Это были три прекрасных ночи, полных тревоги, работы и героизма. Корышев на всю жизнь запомнит их. Русло было перекрыто, стройка спасена, вода, пахнущая жирным аму-дарьинским илом, в свой срок пошла дальше, к Мургабу. И, улетая домой в Москву, молодой журналист увидел под крылом самолета, как стальная, блестящая нить перерезала матовое тело пустыни.
Мало кто интересовался дальнейшей судьбой Семена Нагаева. Говорили, что он быстро спустил свои деньги, потерял купленную машину, и, когда явился вновь на стройку, был послан сперва слесарем в ремонтную мастерскую, на восемьсот целковых в месяц. «Это было обидно, но он согласился.

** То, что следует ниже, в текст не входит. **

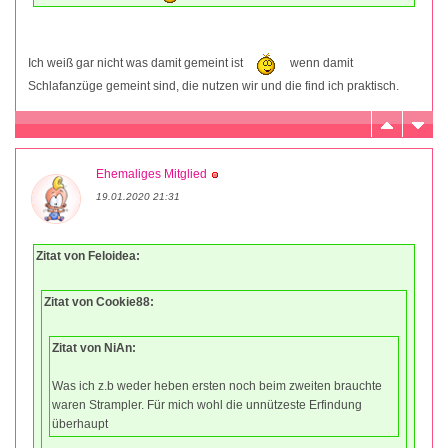
Ich weiß gar nicht was damit gemeint ist
wenn damit
Schlafanzüge gemeint sind, die nutzen wir und die find ich praktisch.
Ehemaliges Mitglied
19.01.2020 21:31
Zitat von Feloidea:
Zitat von Cookie88:
Zitat von NiAn:
Was ich z.b weder heben ersten noch beim zweiten brauchte
waren Strampler. Für mich wohl die unnützeste Erfindung
überhaupt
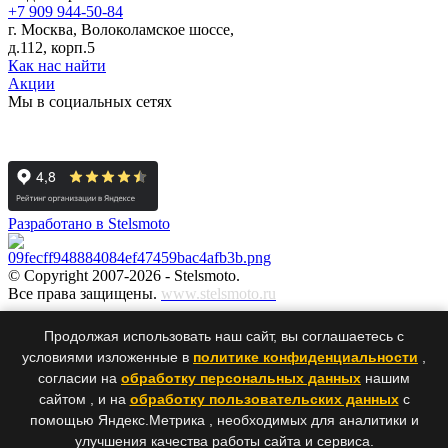
+7 909 944-50-84
г. Москва, Волоколамское шоссе,
д.112, корп.5
Как нас найти
Акции
Мы в социальных сетях
Разработано в Stelsmoto
© Copyright 2007-2026 - Stelsmoto.
Все права защищены.
www.stelsmoto.ru
Информация, размещенная на сайте, не является публичной
Продолжая использовать наш сайт, вы соглашаетесь с
офертой
.
условиями изложенные в
политике конфиденциальности
,
согласии на
обработку персональных данных
нашим
сайтом , и на
обработку пользовательских данных
с
×
×
помощью Яндекс.Метрика , необходимых для аналитики и
улучшения качества работы сайта и сервиса.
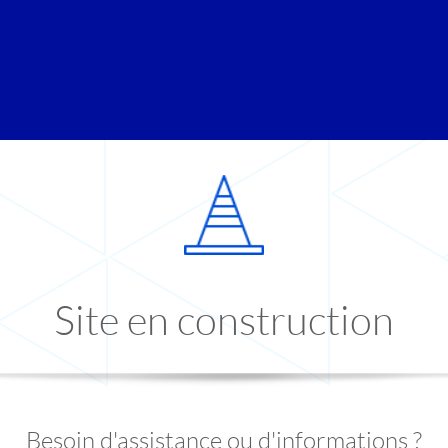
Site en construction
Besoin d'assistance ou d'informations ?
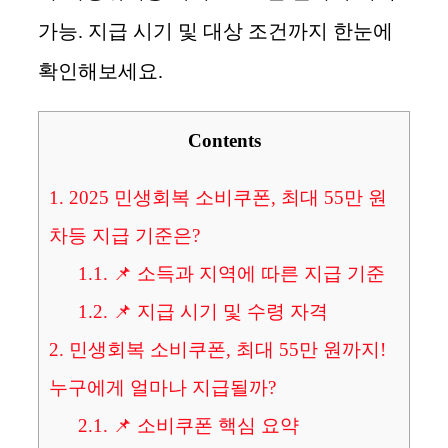
가능. 지급 시기 및 대상 조건까지 한눈에
확인해보세요.
Contents
1.
2025 민생회복 소비쿠폰, 최대 55만 원
차등 지급 기준은?
1.1.
📌 소득과 지역에 따른 지급 기준
1.2.
📌 지급 시기 및 수령 자격
2.
민생회복 소비쿠폰, 최대 55만 원까지!
누구에게 얼마나 지급될까?
2.1.
📌 소비쿠폰 핵심 요약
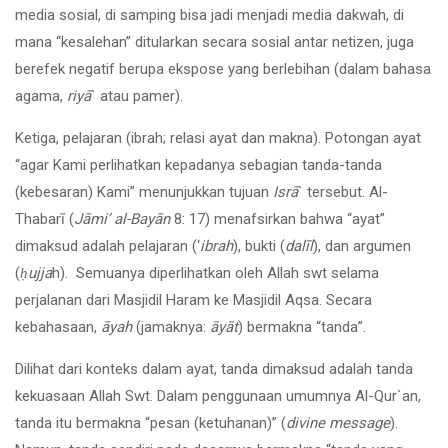
media sosial, di samping bisa jadi menjadi media dakwah, di
mana “kesalehan” ditularkan secara sosial antar netizen, juga
berefek negatif berupa ekspose yang berlebihan (dalam bahasa
agama,
riyā
` atau pamer).
Ketiga, pelajaran (ibrah; relasi ayat dan makna). Potongan ayat
“agar Kami perlihatkan kepadanya sebagian tanda-tanda
(kebesaran) Kami” menunjukkan tujuan
Isrā
` tersebut. Al-
Thabarī (
Jāmi’ al-Bayān
8: 17) menafsirkan bahwa “ayat”
dimaksud adalah pelajaran (‘
ibrah
), bukti (
dalīl
), dan argumen
(
ḥ
ujja
h). Semuanya diperlihatkan oleh Allah swt selama
perjalanan dari Masjidil Haram ke Masjidil Aqsa. Secara
kebahasaan,
āyah
(jamaknya:
āyāt
) bermakna “tanda”.
Dilihat dari konteks dalam ayat, tanda dimaksud adalah tanda
kekuasaan Allah Swt. Dalam penggunaan umumnya Al-Qur`an,
tanda itu bermakna “pesan (ketuhanan)” (
divine message
).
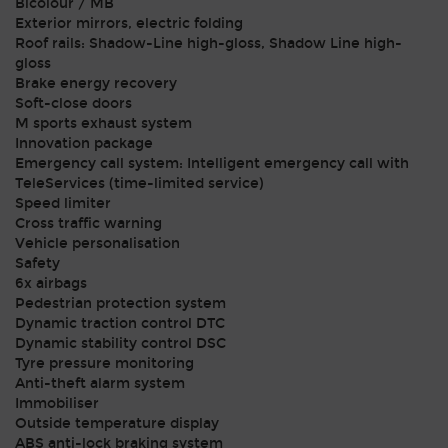
Bicolour / MB
Exterior mirrors, electric folding
Roof rails: Shadow-Line high-gloss, Shadow Line high-
gloss
Brake energy recovery
Soft-close doors
M sports exhaust system
Innovation package
Emergency call system: Intelligent emergency call with
TeleServices (time-limited service)
Speed ​​limiter
Cross traffic warning
Vehicle personalisation
Safety
6x airbags
Pedestrian protection system
Dynamic traction control DTC
Dynamic stability control DSC
Tyre pressure monitoring
Anti-theft alarm system
Immobiliser
Outside temperature display
ABS anti-lock braking system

Ему хотелось доказать, что он первым сделает на бульдозере пятьдесят тысяч кубов. И что-то еще хотелось ему доказать». Но когда он наконец получил бульдозер и пришел в бригаду, тех, кому он хотел доказывать, уже не было на стройке.
Я уже писал, что Ю. Трифонов великолепно владеет интонацией прозы. Он заканчивает рассказ о Нагаеве не без горечи, не без сожаления, что погибло в человеке человеческое, не без жестокого укора: сам виноват. Так заканчивается повествование о Нагаеве в этом многоплановом романе, где каждый герой рассмотрен как бы с двух точек зрения: с точки зрения его собственной судьбы и еще с точки зрения того большого дела, которое он должен делать вместе с другими. Течение жизни властно уносит песчинки судеб, уносит и Нагаева; закрыв роман, мы испытываем и сами некоторую горечь и сожаление, что человек так и не вырвался из скорлупы своей, так и не раскрылся, — но это правда: Трифонов художник честный, он не разделяет иллюзий своего героя, он знает, что жизнь не милует тех, кто идет против течения. А течение жизни — тоже люди, только не такие, как Нагаев…
Человек в потоке времени — вот тема, раскрытая Трифоновым в традиционном типе стяжателя, тема глубокая и современная. Трифонов решил ее на широком эпическом материале, не столько углубляясь в судьбы, сколько соизмеряя их с духом времени, не столько исследуя характер Нагаева, сколько передавая ощущение характера. Исследовал этот характер и этот конфликт Георгий Владимов, он сделал это на узком участке повести, сосредоточившись на своем герое полностью и полностью раскрыв его изнутри.
Повесть Владимова названа просто и скучновато, без эпатажа и завлекательных недоговоренностей.
Большая руда.
…Большая руда пойдет. Под звуки оркестра, под крики тысяч строителей, облепивших склоны карьера, повезет руду торжественный бригадир Мацуев. Но это — потом… А прежде чем произойдет это, первый, самый первый самосвал с большой рудой полетит в пропасть карьера, ломая кости сжавшемуся в кабине Пронякину, и отчаянно закричит внизу экскаваторщик, и, скользя по размытым склонам, падая и поднимаясь, побегут вниз люди и, разъяв ломами сплющенные куски кабины, увидят раздавленное Витькино лицо…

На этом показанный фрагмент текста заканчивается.